● **Task statement**
Show all lines from the records below in which the string "possible" is present.

Page-level text extractions:
Segment Open

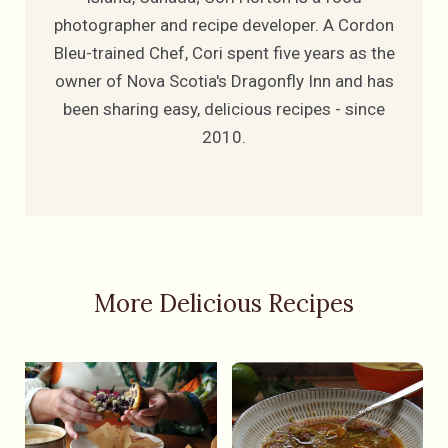
photographer and recipe developer. A Cordon
Bleu-trained Chef, Cori spent five years as the
owner of Nova Scotia's Dragonfly Inn and has
been sharing easy, delicious recipes - since
2010.
More Delicious Recipes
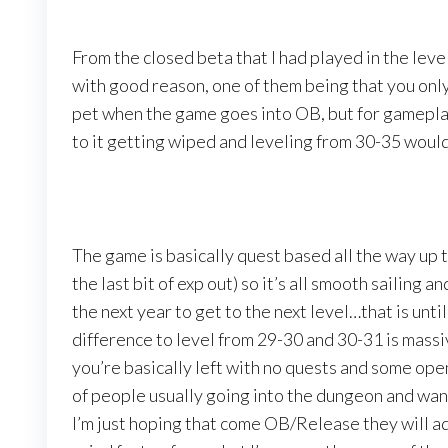
From the closed beta that I had played in the lev
with good reason, one of them being that you on
pet when the game goes into OB, but for gameplay
to it getting wiped and leveling from 30-35 would 
The game is basically quest based all the way up 
the last bit of exp out) so it’s all smooth sailing an
the next year to get to the next level…that is unt
difference to level from 29-30 and 30-31 is massiv
you’re basically left with no quests and some open
of people usually going into the dungeon and wan
I’m just hoping that come OB/Release they will ad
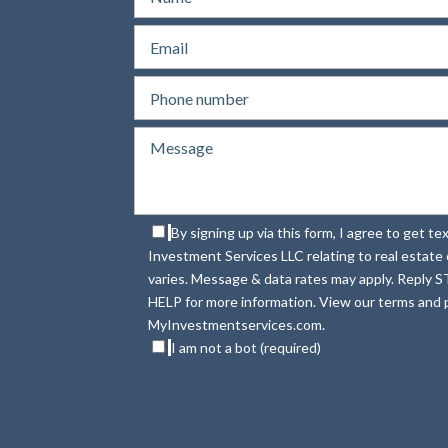
By signing up via this form, I agree to get 
Investment Services LLC relating to real estat
varies. Message & data rates may apply. Reply S
HELP for more information. View our terms and p
MyInvestmentservices.com.
I am not a bot (required)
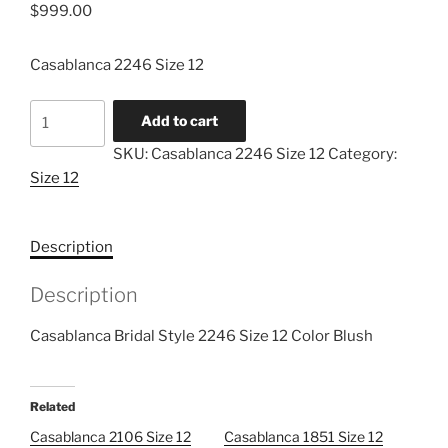
$
999.00
Casablanca 2246 Size 12
Casablanca
Add to cart
2246
SKU:
Casablanca 2246 Size 12
Category:
Size
Size 12
12
quantity
Description
Description
Casablanca Bridal Style 2246 Size 12 Color Blush
Related
Casablanca 2106 Size 12
Casablanca 1851 Size 12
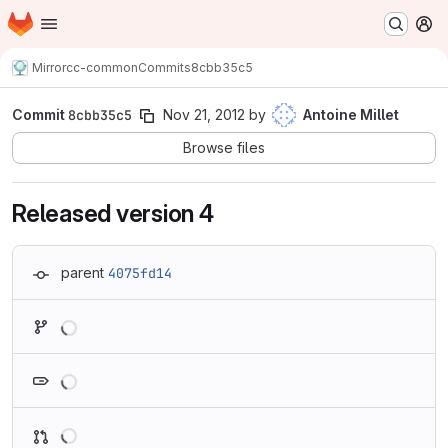
Homepage
Skip to main content
M
Mirror
cc-common
Commits
8cbb35c5
Commit
8cbb35c5
Nov 21, 2012
by
Antoine Millet
Browse files
Released version 4
parent
4075fd14
Loading
Loading
Loading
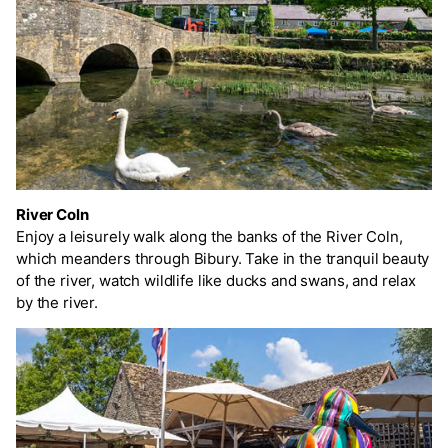
River Coln
Enjoy a leisurely walk along the banks of the River Coln,
which meanders through Bibury. Take in the tranquil beauty
of the river, watch wildlife like ducks and swans, and relax
by the river.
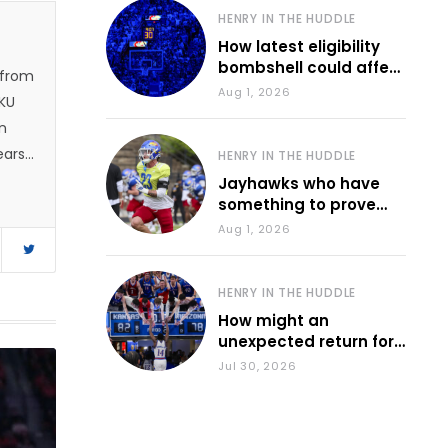
HENRY IN THE HUDDLE
How latest eligibility
bombshell could affect
 from
various KU sports
Aug 1, 2026
 KU
n
ears.
HENRY IN THE HUDDLE
 and
Jayhawks who have
something to prove
1, he
during fall camp
Aug 1, 2026
e
d
HENRY IN THE HUDDLE
How might an
unexpected return for
Council impact KU
Jul 30, 2026
basketball?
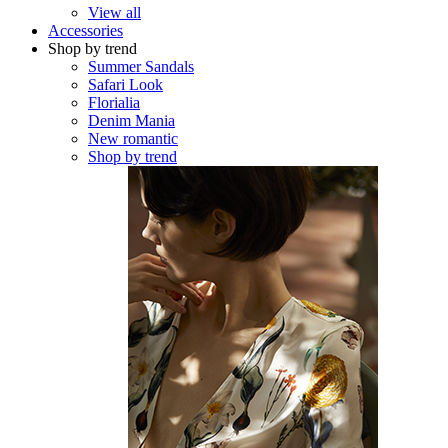
View all
Accessories
Shop by trend
Summer Sandals
Safari Look
Florialia
Denim Mania
New romantic
Shop by trend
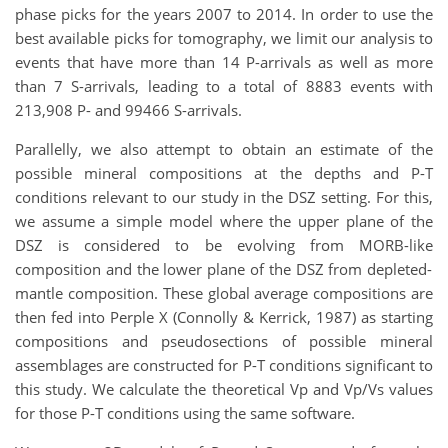
phase picks for the years 2007 to 2014. In
order to use the
best available picks for tomography, we limit our analysis to
events that have
more than 14 P-arrivals as well as more
than 7 S-arrivals, leading to a total of 8883 events with
213,908 P- and 99466 S-arrivals.
Parallelly, we also attempt to obtain an estimate of the
possible mineral compositions at
the depths and P-T
conditions relevant to our study in the DSZ setting. For this,
we assume
a simple model where the upper plane of the
DSZ is considered to be evolving from MORB-like
composition and the lower plane of the DSZ from depleted-
mantle composition.
These
global average compositions are
then fed into Perple X (Connolly & Kerrick, 1987) as starting
compositions and pseudosections of possible mineral
assemblages are constructed for P-T con
ditions significant to
this study. We calculate the theoretical Vp and Vp/Vs values
for those
P-T conditions using the same software.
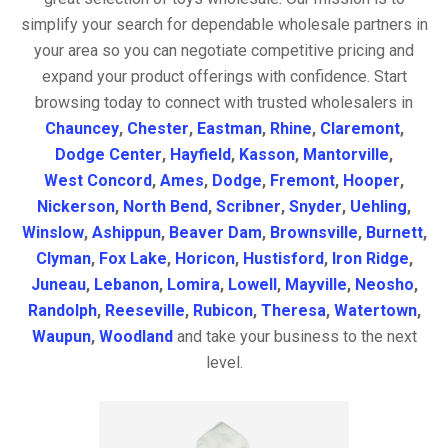
simplify your search for dependable wholesale partners in
your area so you can negotiate competitive pricing and
expand your product offerings with confidence. Start
browsing today to connect with trusted wholesalers in
Chauncey
,
Chester
,
Eastman
,
Rhine
,
Claremont
,
Dodge Center
,
Hayfield
,
Kasson
,
Mantorville
,
West Concord
,
Ames
,
Dodge
,
Fremont
,
Hooper
,
Nickerson
,
North Bend
,
Scribner
,
Snyder
,
Uehling
,
Winslow
,
Ashippun
,
Beaver Dam
,
Brownsville
,
Burnett
,
Clyman
,
Fox Lake
,
Horicon
,
Hustisford
,
Iron Ridge
,
Juneau
,
Lebanon
,
Lomira
,
Lowell
,
Mayville
,
Neosho
,
Randolph
,
Reeseville
,
Rubicon
,
Theresa
,
Watertown
,
Waupun
,
Woodland
and take your business to the next
level.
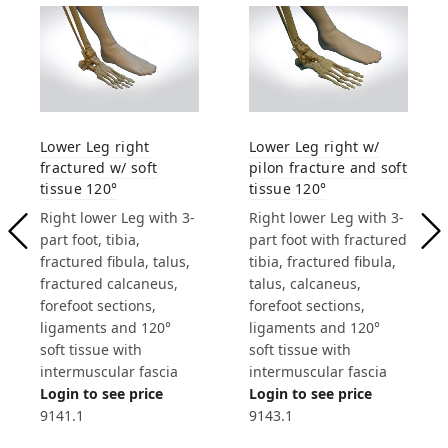
Lower Leg right
Lower Leg right w/
fractured w/ soft
pilon fracture and soft
tissue 120°
tissue 120°
Right lower Leg with 3-
Right lower Leg with 3-
part foot, tibia,
part foot with fractured
fractured fibula, talus,
tibia, fractured fibula,
fractured calcaneus,
talus, calcaneus,
forefoot sections,
forefoot sections,
ligaments and 120°
ligaments and 120°
soft tissue with
soft tissue with
intermuscular fascia
intermuscular fascia
Login to see price
Login to see price
9141.1
9143.1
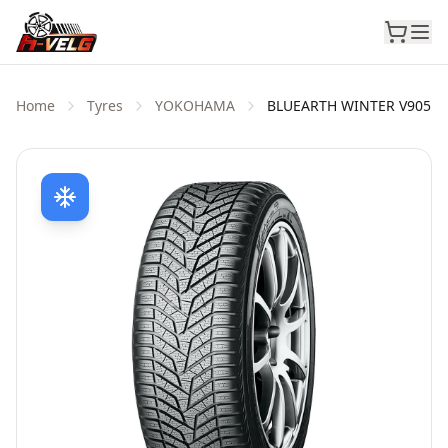
Home
Tyres
YOKOHAMA
BLUEARTH WINTER V905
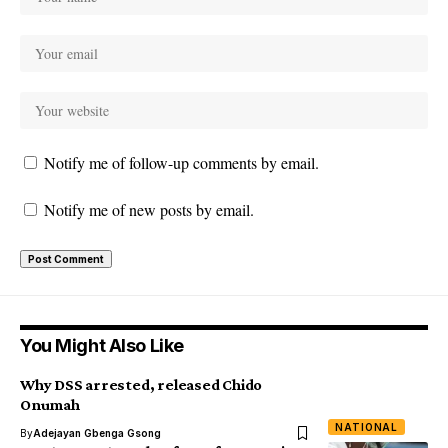
Notify me of follow-up comments by email.
Notify me of new posts by email.
You Might Also Like
Why DSS arrested, released Chido
Onumah
NATIONAL
By
Adejayan Gbenga Gsong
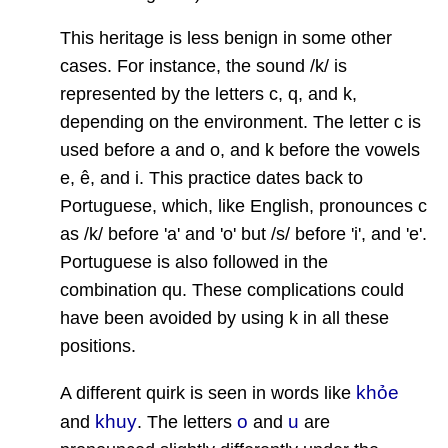
This heritage is less benign in some other
cases. For instance, the sound /k/ is
represented by the letters c, q, and k,
depending on the environment. The letter c is
used before a and o, and k before the vowels
e, ê, and i. This practice dates back to
Portuguese, which, like English, pronounces c
as /k/ before 'a' and 'o' but /s/ before 'i', and 'e'.
Portuguese is also followed in the
combination qu. These complications could
have been avoided by using k in all these
positions.
khỏe
A different quirk is seen in words like
khuy
o
u
and
. The letters
and
are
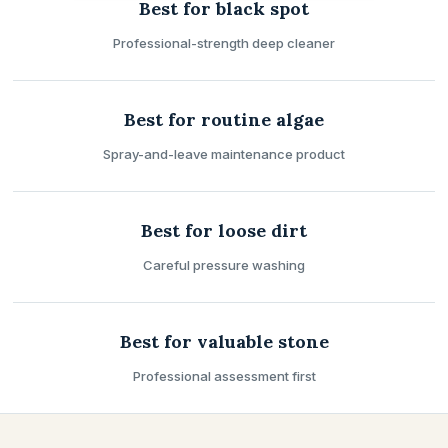
Best for black spot
Professional-strength deep cleaner
Best for routine algae
Spray-and-leave maintenance product
Best for loose dirt
Careful pressure washing
Best for valuable stone
Professional assessment first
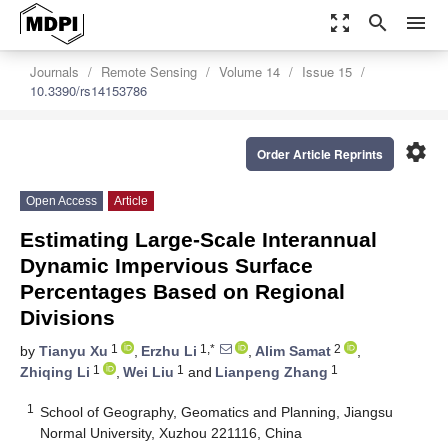
zoom_out_map
search
menu
Journals
Remote Sensing
Volume 14
Issue 15
10.3390/rs14153786
settings
Order Article Reprints
Open Access
Article
Estimating Large-Scale Interannual
Dynamic Impervious Surface
Percentages Based on Regional
Divisions
1
1,*
2
by
Tianyu Xu
,
Erzhu Li
,
Alim Samat
,
1
1
1
Zhiqing Li
,
Wei Liu
and
Lianpeng Zhang
1
School of Geography, Geomatics and Planning, Jiangsu
Normal University, Xuzhou 221116, China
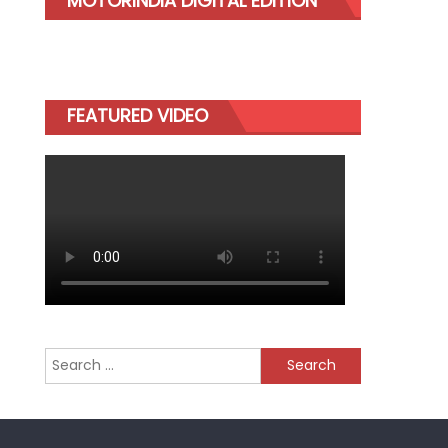
MOTORINDIA DIGITAL EDITION
FEATURED VIDEO
Search
for:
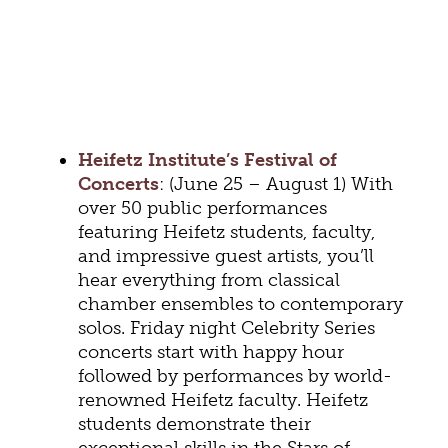
Heifetz Institute’s Festival of
Concerts
: (June 25 – August 1) With
over 50 public performances
featuring Heifetz students, faculty,
and impressive guest artists, you’ll
hear everything from classical
chamber ensembles to contemporary
solos. Friday night Celebrity Series
concerts start with happy hour
followed by performances by world-
renowned Heifetz faculty. Heifetz
students demonstrate their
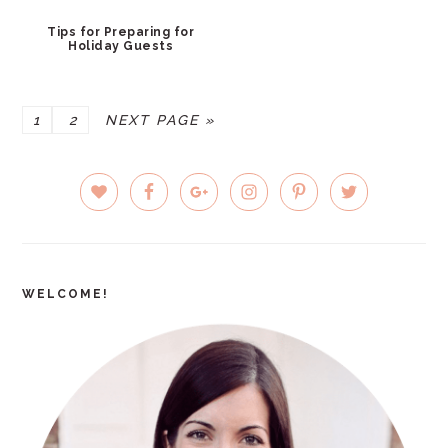
Tips for Preparing for
Holiday Guests
PAGE
PAGE
GO
1
2
NEXT PAGE »
TO
PRIMARY
SIDEBAR
WELCOME!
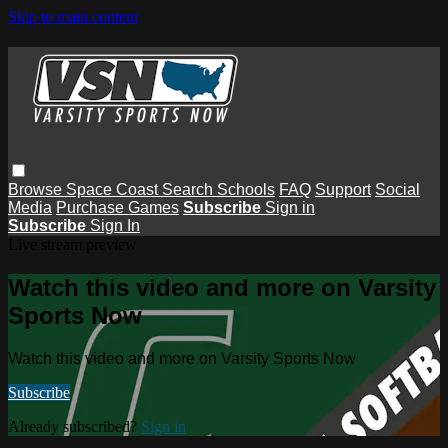
Skip to main content
Browse
Space Coast
Search
Schools
FAQ
Support
Social
Media
Purchase Games
Subscribe
Sign in
Subscribe
Sign In
Live stream preview
Watch this video and more on Varsity
Sports Now
Watch this video and more on Varsity Sports Now
Subscribe
Already subscribed?
Sign in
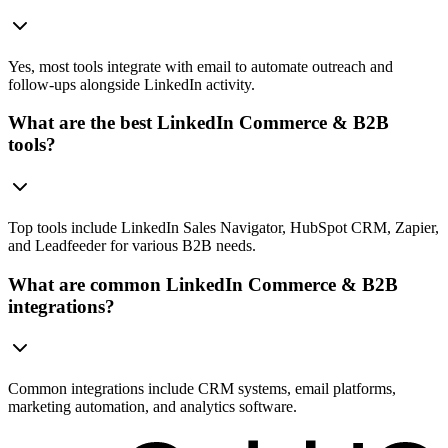
Yes, most tools integrate with email to automate outreach and
follow-ups alongside LinkedIn activity.
What are the best LinkedIn Commerce & B2B
tools?
Top tools include LinkedIn Sales Navigator, HubSpot CRM, Zapier,
and Leadfeeder for various B2B needs.
What are common LinkedIn Commerce & B2B
integrations?
Common integrations include CRM systems, email platforms,
marketing automation, and analytics software.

Segment Closed

● **Solution to the exercise**
possible mineral compositions at
compositions and pseudosections of possible mineral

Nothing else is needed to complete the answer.